In light of the passage last Thursday by the Senate of S. 2553, the Improving Medicare Post-Acute Care Transformation Act of 2014, I thought I would re-share this post from July.
If you are responsible for leading a post-acute/long-term care organization, I believe you should take note of two recent regulatory and legislative initiatives that provide a rather clear vision of where the post-acute/long-term care industry is headed – and it’s going to be disruptive to traditional thinking (if you want to survive).
ITEM 1: VBP in Home Healthcare
Earlier this week, CMS issued propose rule, CMS-1611–P, which proposed to update Medicare’s Home Health Prospective Payment System resulting in an over all 2.5% reduction in rates when consideration is given to rebasing adjustments and sequestration. Importantly, included with that rule was a solicitation of comments regarding a home healthcare value-based purchasing (HHVBP) model.
Section 3006(b)(1) of the Affordable Care Act directed the HHS Secretary to develop a plan for implementation of a HHVPB program for home health agencies and to issue an associated report to Congress. Key concepts of that report included building upon existing measurement tools and processes, the alignment with other Medicare programs and tying payment to performance.
As currently contemplated, beginning with CY 2016 in five to eight states participating in an initial demonstration, average Medicare payments would be increased or decreased in a rage of 5% to 8% based on quality performance as measured by both achievement and improvement across multiple quality measures. The belief is these incentives/disincentives would encourage better quality via improved planning, coordination, and management of care.
ITEM 2: Broad Spectrum Reform Targeted
Last week, leaders of the Senate Finance and House Ways and Means committees introduced bipartisan legislation (H.R. 4994, S. 2553) that would have the type of disruptive influence that Clayton Christiansen has researched and explained leads to disruptive innovation. Being referred to as The Improving Medicare Post-Acute Care Transformation Act of 2014 (or, IMPACT Act of 2014), it would require data gathering and reporting standardization across different types of PA/LTC settings to facilitate better comparisons of quality and resource utilization among those settings and to improve hospital and post-acute care discharge planning.
The data collected and analyses completed would then be used to develop new payment system(s) that could be site-neutral and reflect various forms of bundling and/or at-risk capitation. Anticipated quality measures include functional status, skin integrity, medication reconciliation, major falls and patient preference. If enacted, SNFs, IRFs and LTACs would begin reporting some of these measures as early as October of 2016, with confidential feedback sent the following year and public reporting of the measures occurring in 2018.

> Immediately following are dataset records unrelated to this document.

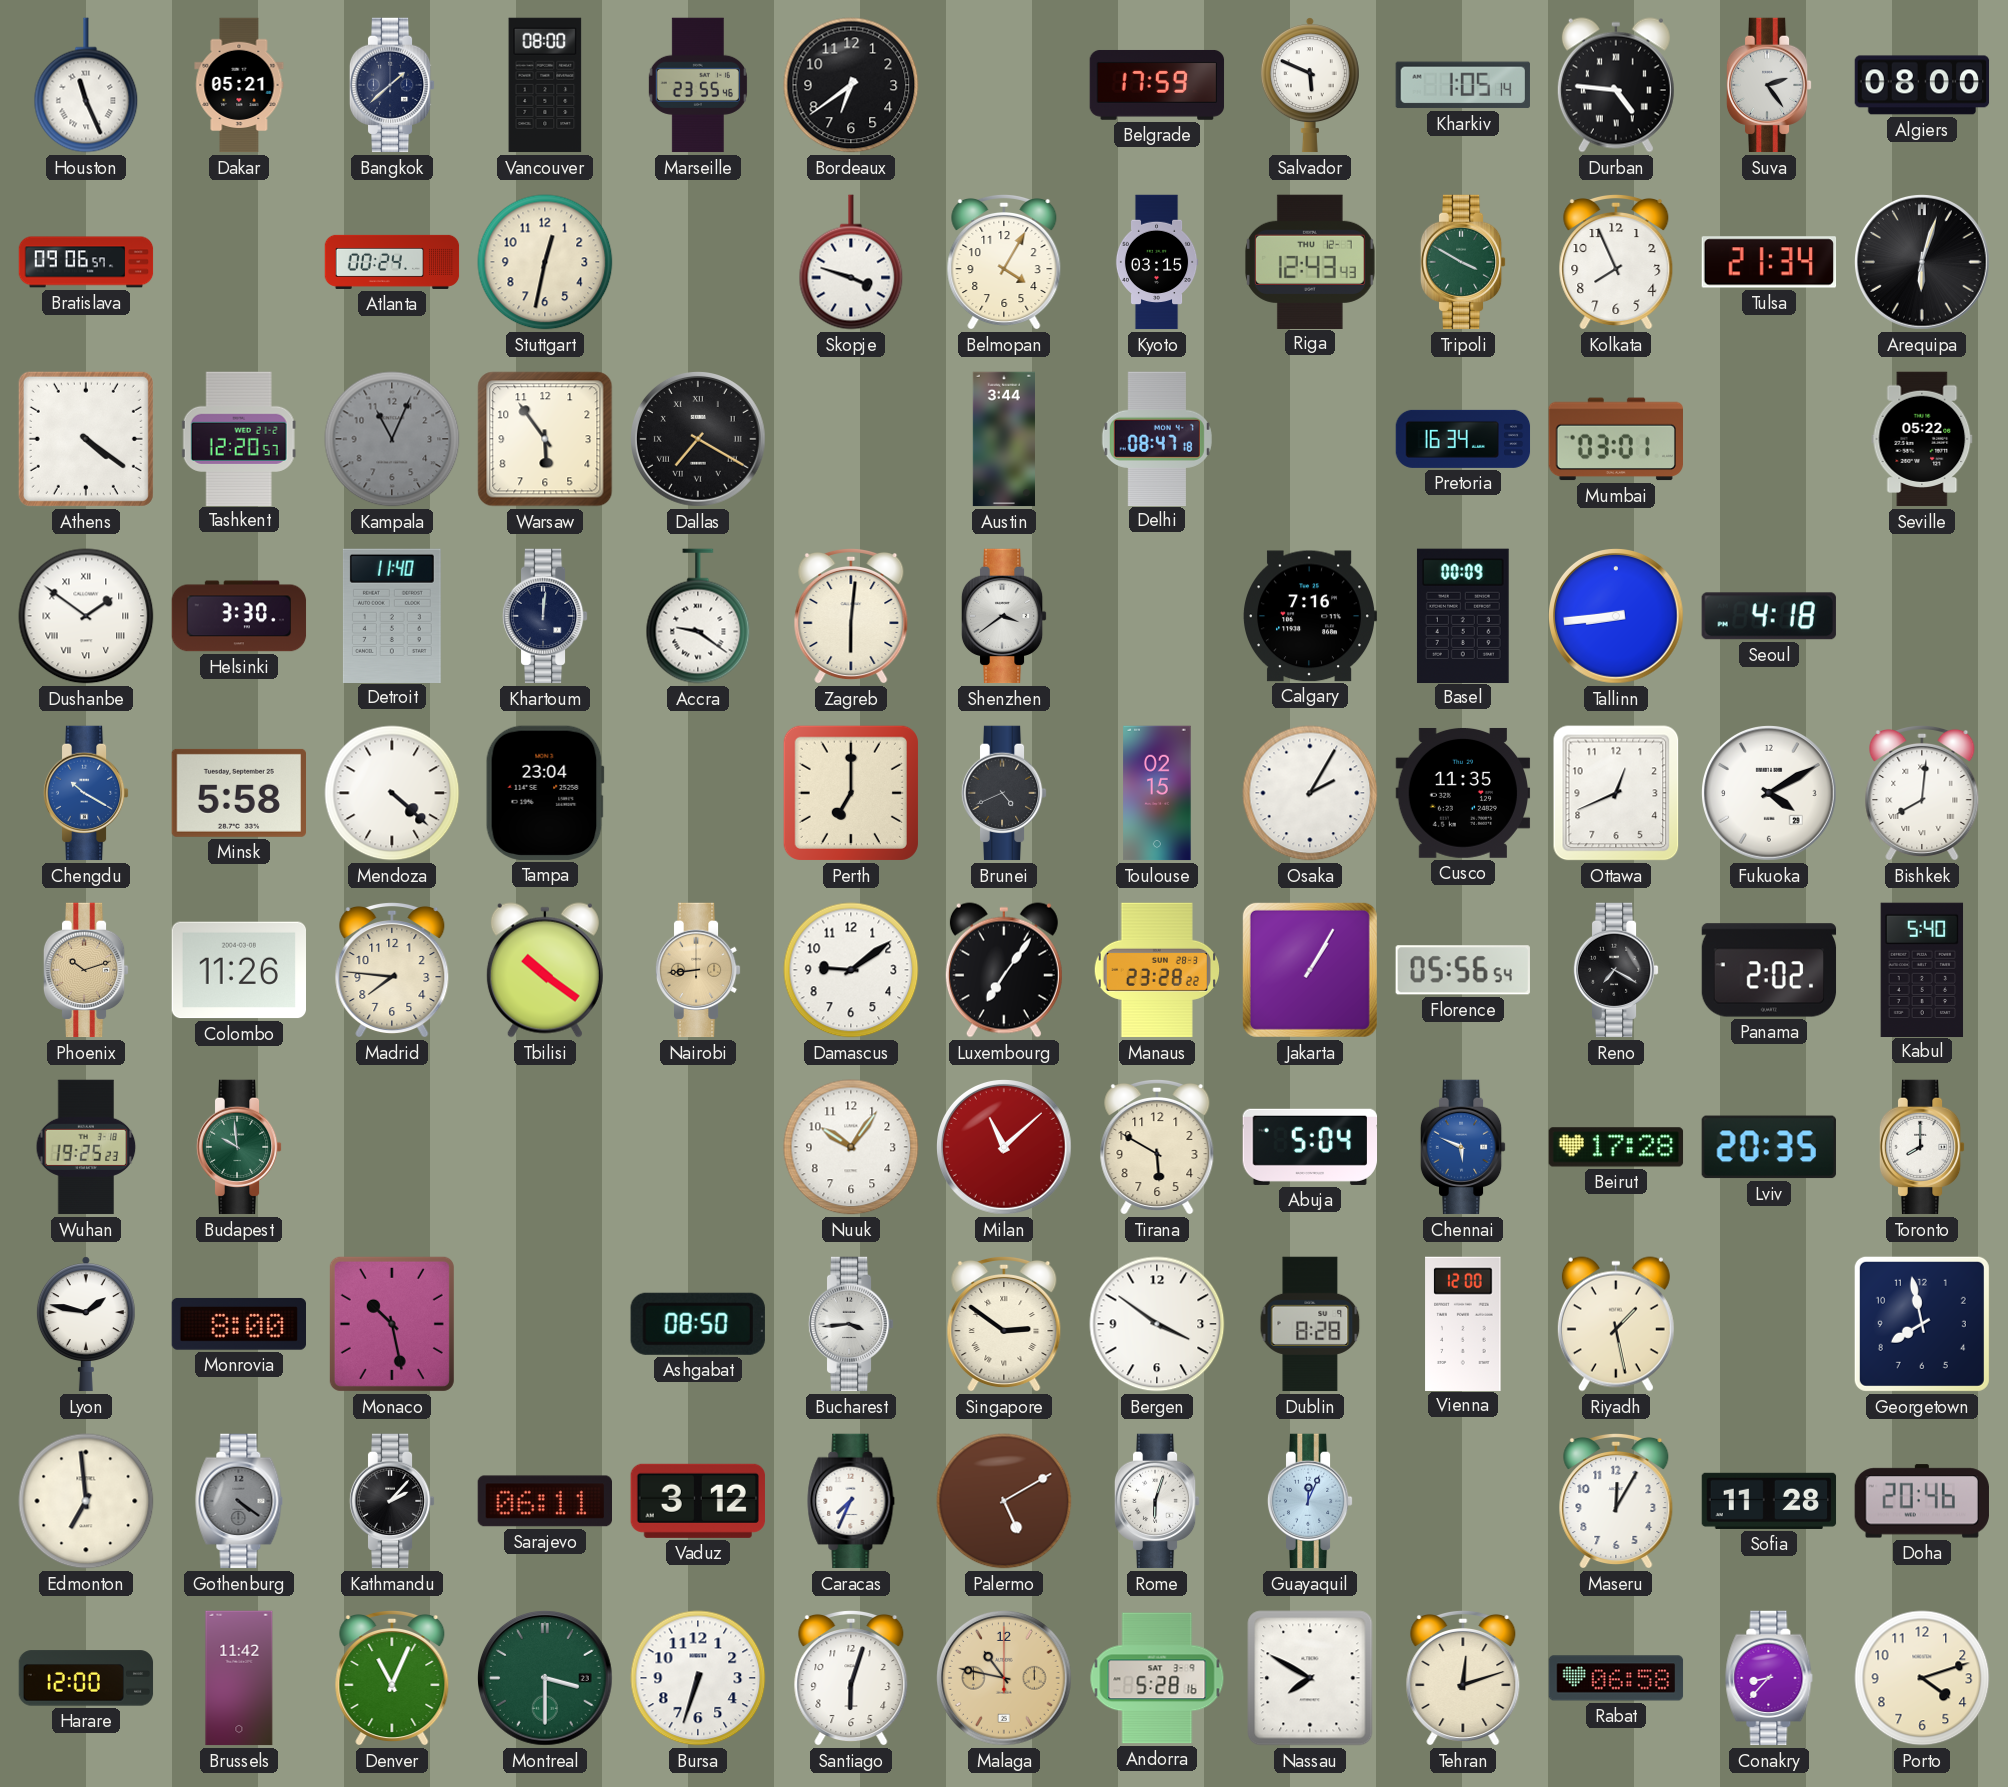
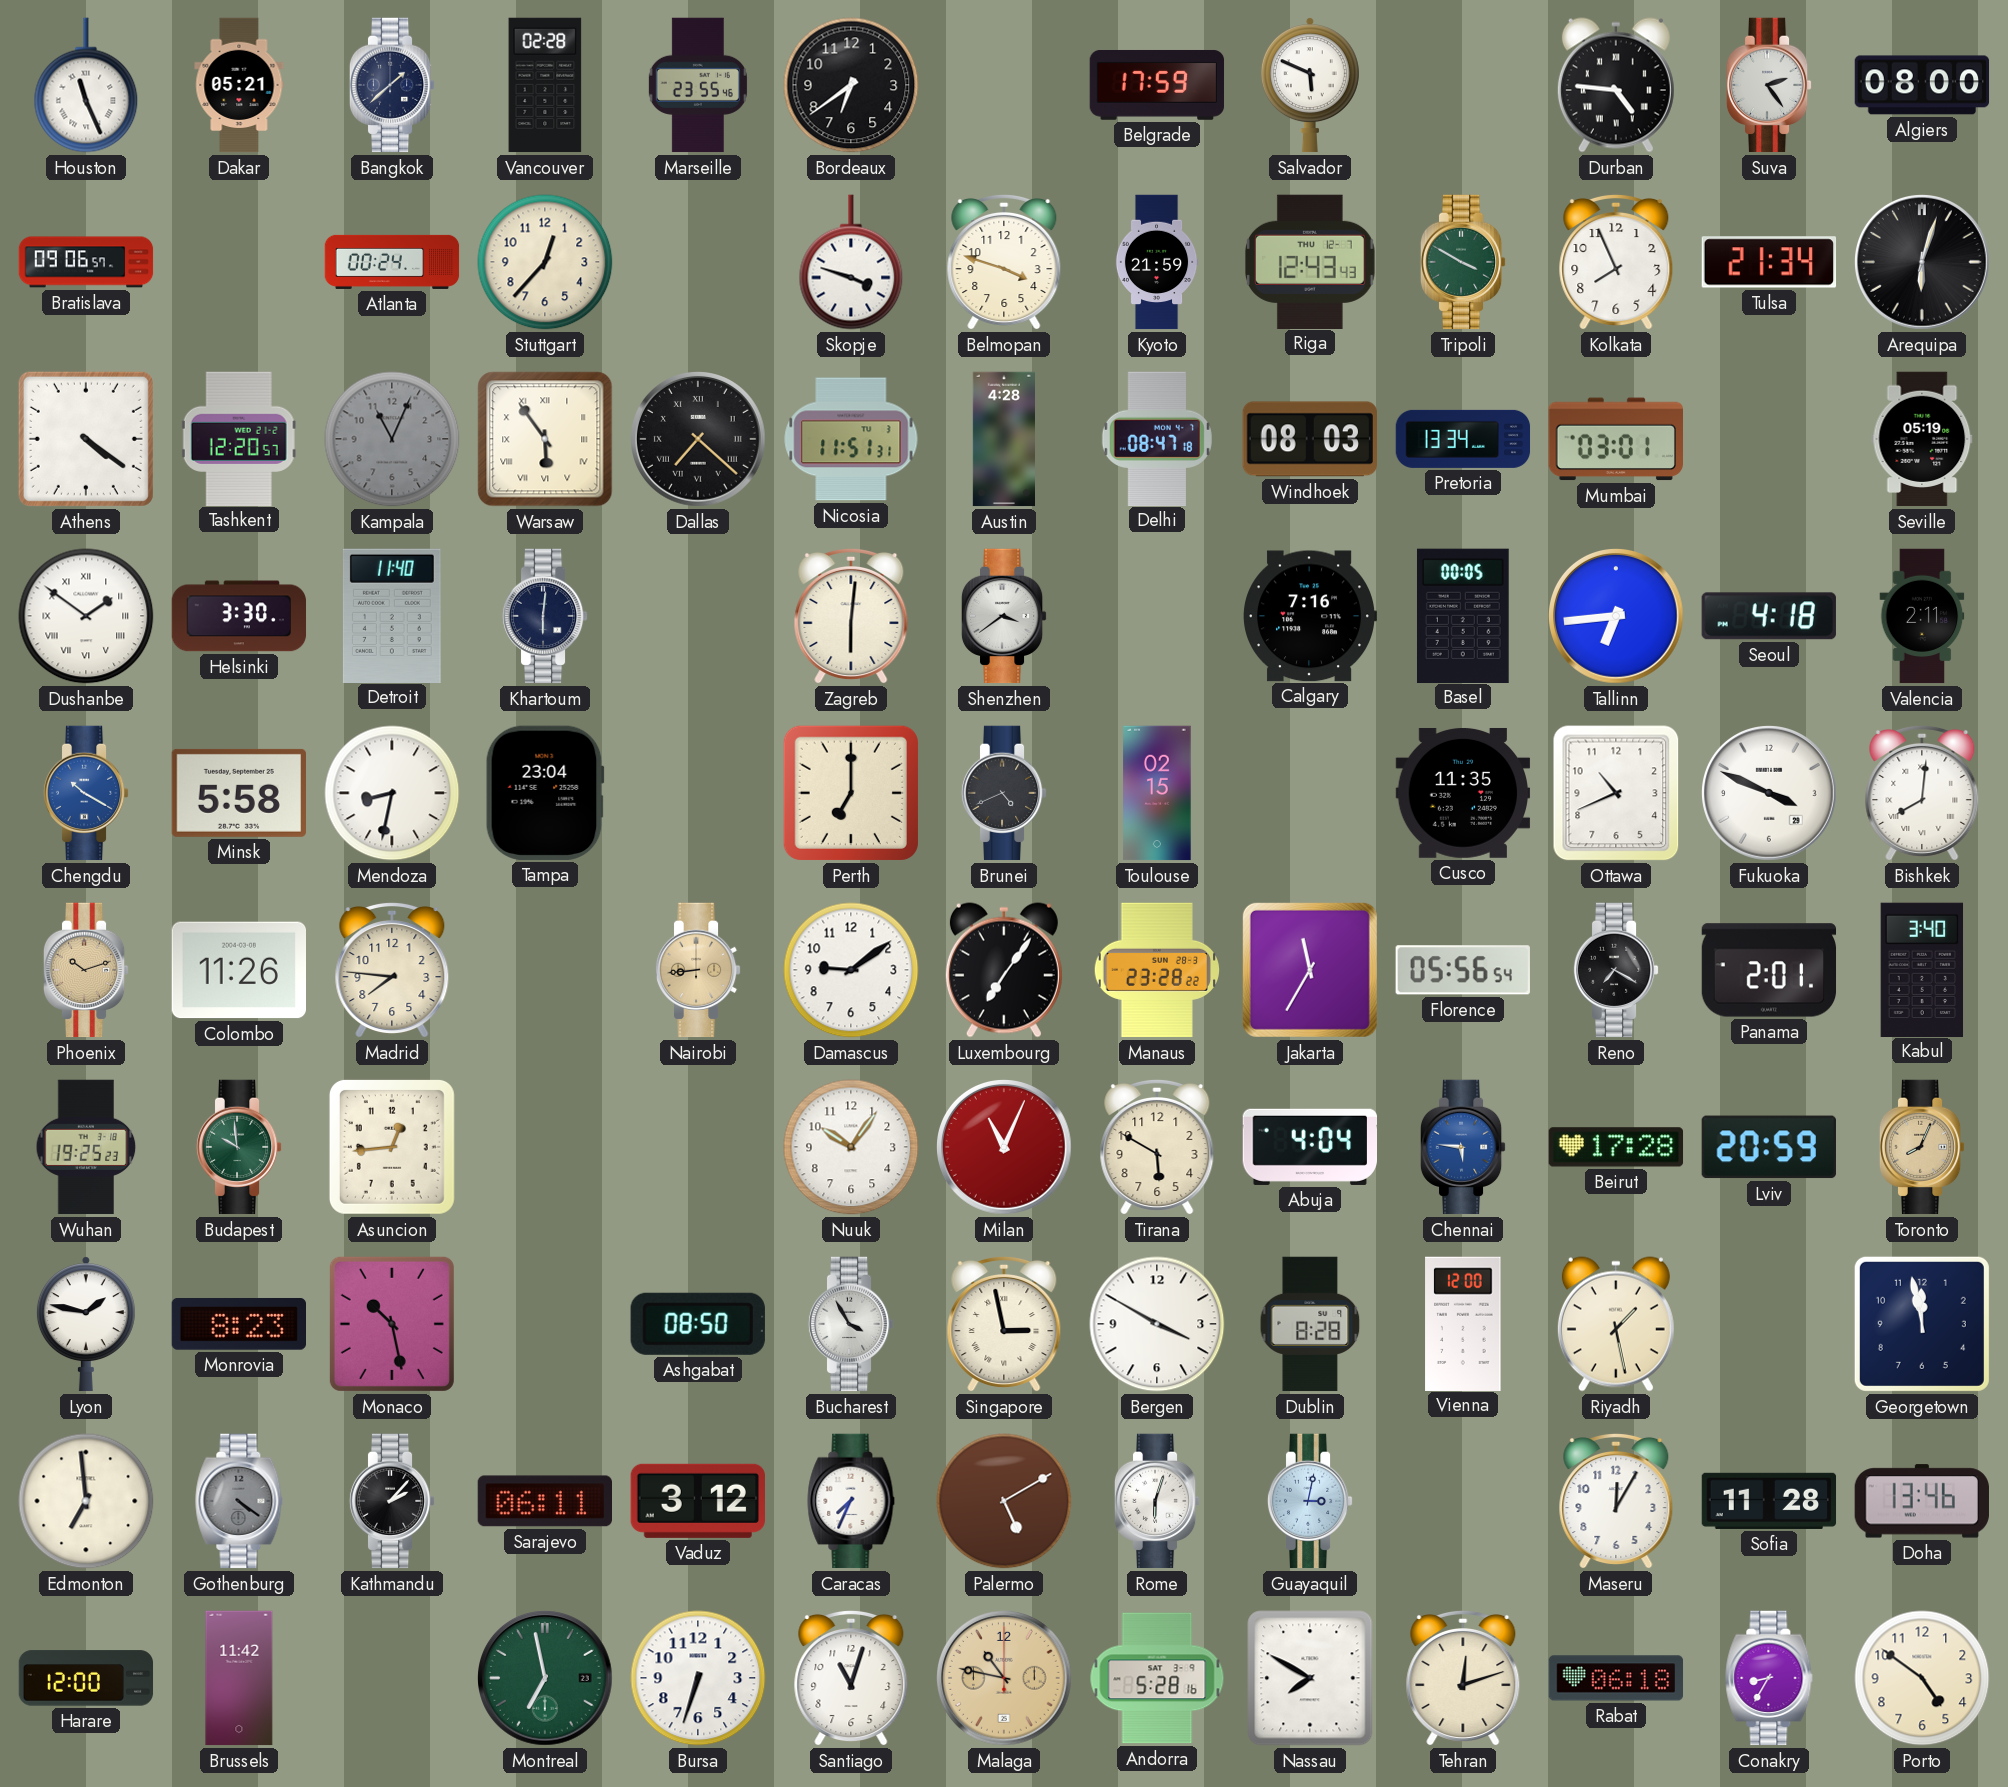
Vancouver: 08:00 -> 02:28
Kharkiv: 1:05 -> none
Stuttgart: 12:32 -> 12:37
Belmopan: 4:05 -> 3:48
Kyoto: 03:15 -> 21:59
Warsaw numerals: Arabic -> Roman
Dallas: 7:20 -> 7:22
Nicosia: none -> 11:51
Austin: 3:44 -> 4:28
Windhoek: none -> 08:03
Pretoria: 16:34 -> 13:34
Seville: 05:22 -> 05:19
Khartoum: 12:01 -> 6:01
Accra: 9:21 -> none
Basel: 00:09 -> 00:05
Tallinn: 8:44 -> 6:44
Valencia: none -> 2:11
Mendoza: 4:22 -> 8:32
Osaka: 2:05 -> none
Ottawa: 12:41 -> 10:41
Fukuoka: 4:10 -> 3:49
Tbilisi: 10:21 -> none
Jakarta: 1:05 -> 11:35
Panama: 2:02 -> 2:01
Kabul: 5:40 -> 3:40
Asuncion: none -> 12:44
Milan: 11:08 -> 11:04
Abuja: 5:04 -> 4:04
Chennai: 5:49 -> 5:46
Lviv: 20:35 -> 20:59
Toronto: 8:00 -> 8:04
Toronto dial: white -> champagne
Monrovia: 8:00 -> 8:23
Bucharest: 3:44 -> 3:55
Singapore: 2:51 -> 2:58
Bergen: 3:51 -> 3:50
Georgetown: 7:58 -> 11:58
Guayaquil: 12:04 -> 3:02
Doha: 20:46 -> 13:46
Denver: 11:04 -> none
Montreal: 3:30 -> 6:58
Santiago: 6:03 -> 11:03
Rabat: 06:58 -> 06:18
Conakry: 8:37 -> 8:35
Porto: 4:12 -> 4:51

Taken together, these two initiatives – even if neither is ultimately implemented – reflect the long anticipated but now swiftly emerging paradigm shift away from fee for service in the PA/LTC industry. They also reflect the migration toward a view of PA/LTC that encompasses the patient’s overall and entire experience after an acute care stay. Owning only a piece of the puzzle, without being able to seamlessly and economically integrate with healthcare providers holding the other pieces, will not represent a sustainable business model.
To reinforce this, simply look at the strategy of Kindred Healthcare. Writing in Forbes Magazine recently, colleague Howard Gleckman noted that,
“as recently as 2010, half of Kindred’s business was generated by its skilled nursing facilities. This year, only one-fifth of its revenues will come from its nursing and rehab centers. In a major strategic shift, Kindred is betting the company on in-home care, hospice, care management, and fully integrated care services.” [my emphasis added]
Ironically, PACE models – whose genesis dates back to the early 70s – are well ahead of the curve in successfully providing comprehensive, integrated services and care, though their positioning platform has primarily been a means of serving low income seniors. That road hasn’t been easy, as development and execution is fraught with financial, operational, clinical and regulatory challenges. But the overall long-term programmatic success demonstrates the value created from integrated care delivery under a fully capitated payment model (as in, see above).
So if you’re one of those individuals I referenced at the top of this post, what I would do if I were you is spend some time understanding the PACE model – and a crash course in organizational change management might not hurt either.
Cheers – and Happy Independence Day!!